# Decision Tree Assignment

---

## Question 1: What is a Decision Tree, and how does it work in the context of classification?

**Answer:**  
A **Decision Tree** is a supervised machine learning algorithm used for **classification and regression** tasks. It represents decisions and their possible consequences as a **tree-like structure** of nodes and leaves.

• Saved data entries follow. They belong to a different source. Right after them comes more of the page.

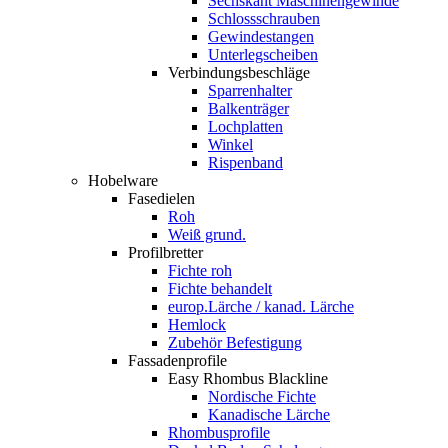
Sechskant Maschinengewinde
Schlossschrauben
Gewindestangen
Unterlegscheiben
Verbindungsbeschläge
Sparrenhalter
Balkenträger
Lochplatten
Winkel
Rispenband
Hobelware
Fasedielen
Roh
Weiß grund.
Profilbretter
Fichte roh
Fichte behandelt
europ.Lärche / kanad. Lärche
Hemlock
Zubehör Befestigung
Fassadenprofile
Easy Rhombus Blackline
Nordische Fichte
Kanadische Lärche
Rhombusprofile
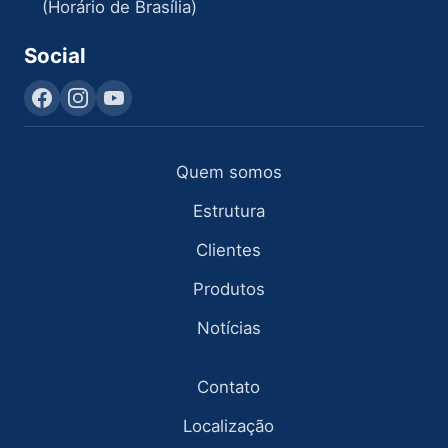
(Horário de Brasília)
Social
Quem somos
Estrutura
Clientes
Produtos
Notícias
Contato
Localização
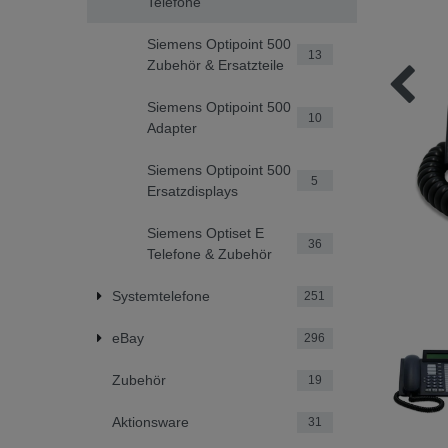
Telefone
Siemens Optipoint 500
13
Zubehör & Ersatzteile
Siemens Optipoint 500
10
Adapter
Siemens Optipoint 500
5
Ersatzdisplays
Siemens Optiset E
36
Telefone & Zubehör
Systemtelefone
251
eBay
296
Zubehör
19
Aktionsware
31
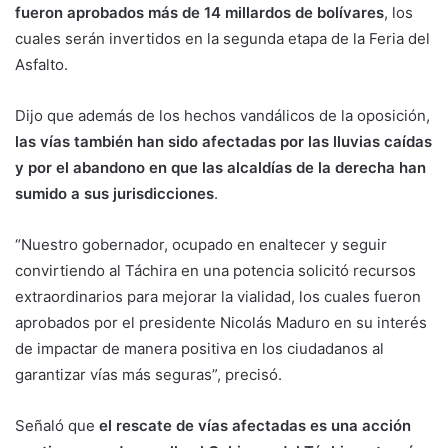
fueron aprobados más de 14 millardos de bolívares
, los
cuales serán invertidos en la segunda etapa de la Feria del
Asfalto.
Dijo que además de los hechos vandálicos de la oposición,
las vías también han sido afectadas por las lluvias caídas
y por el abandono en que las alcaldías de la derecha han
sumido a sus jurisdicciones
.
“Nuestro gobernador, ocupado en enaltecer y seguir
convirtiendo al Táchira en una potencia solicitó recursos
extraordinarios para mejorar la vialidad, los cuales fueron
aprobados por el presidente Nicolás Maduro en su interés
de impactar de manera positiva en los ciudadanos al
garantizar vías más seguras”, precisó.
Señaló que
el rescate de vías afectadas es una acción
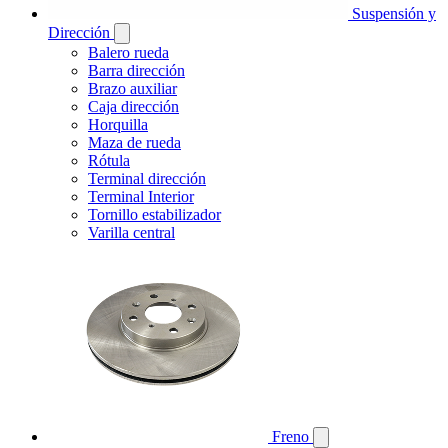
Suspensión y
Dirección
Balero rueda
Barra dirección
Brazo auxiliar
Caja dirección
Horquilla
Maza de rueda
Rótula
Terminal dirección
Terminal Interior
Tornillo estabilizador
Varilla central
Freno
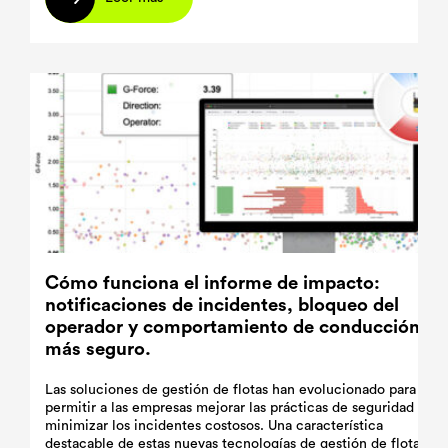
Cómo funciona el informe de impacto:
notificaciones de incidentes, bloqueo del
operador y comportamiento de conducción
más seguro.
Las soluciones de gestión de flotas han evolucionado para
permitir a las empresas mejorar las prácticas de seguridad y
minimizar los incidentes costosos. Una característica
destacable de estas nuevas tecnologías de gestión de flotas es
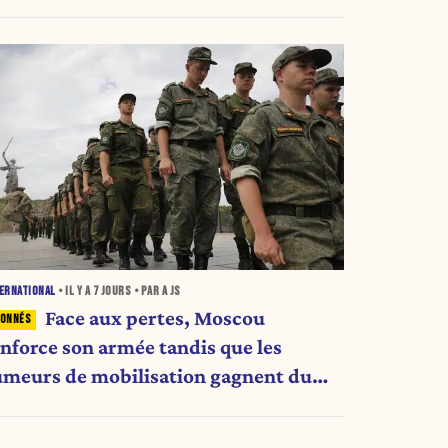
ERNATIONAL
• IL Y A
7 JOURS
• PAR A JS
Face aux pertes, Moscou
enforce son armée tandis que les
umeurs de mobilisation gagnent du
errain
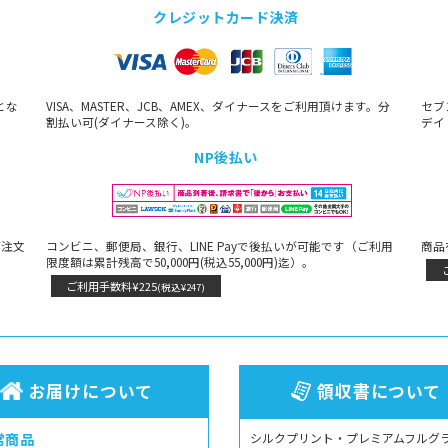
クレジットカード決済
とな
VISA、MASTER、JCB、AMEX、ダイナースをご利用頂けます。分
セブ
割払い可(ダイナース除く)。
デイ
NP後払い
ご注文
コンビニ、郵便局、銀行、LINE Payで後払いが可能です（ご利用
商品
限度額は累計残高で50,000円(税込55,000円)迄）。
ご利用手数料¥225
(税込¥247)
お届けについて
領収書について
常商品
シルクプリント・プレミアムフルグ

**How it works (for classification):**  
1. The tree starts at a **root node** that contains all data.  
2. It **splits** data based on a feature and threshold that best separates classes (using metrics like Gini or Entropy).  
3. The process continues recursively, creating **child nodes**.  
4. The tree stops growing when a **stopping criterion** is met (e.g., max depth, no further information gain).  
5. Each **leaf node** assigns a class label.

**Advantages:**  
- Easy to understand and visualize  
- Handles both categorical and numerical data  
- Captures non-linear relationships  

**Disadvantages:**  
- Prone to overfitting if not pruned  
- Can be unstable with small changes in data  
- May prefer features with more levels

## Question 2: Explain the concepts of Gini Impurity and Entropy as impurity measures. How do they impact the splits in a Decision Tree?

**Answer:**  
Both **Gini Impurity** and **Entropy** measure how mixed the classes are in a node. The goal is to make nodes **as pure as possible**.

- **Gini Impurity:**  
  Formula:  
  \( Gini = 1 - \sum p_k^2 \)  
  where \( p_k \) is the proportion of class *k* in the node.  
  - 0 means completely pure (only one class).  
  - Higher Gini means more impurity.

- **Entropy:**  
  Formula:  
  \( Entropy = -\sum p_k \log_2(p_k) \)  
  - 0 means pure.  
  - Higher entropy → more disorder.

**Impact on splits:**  
- Both metrics prefer splits that create purer child nodes.  
- Entropy tends to be more sensitive to rare classes; Gini is slightly faster to compute.  
- In practice, they produce similar trees.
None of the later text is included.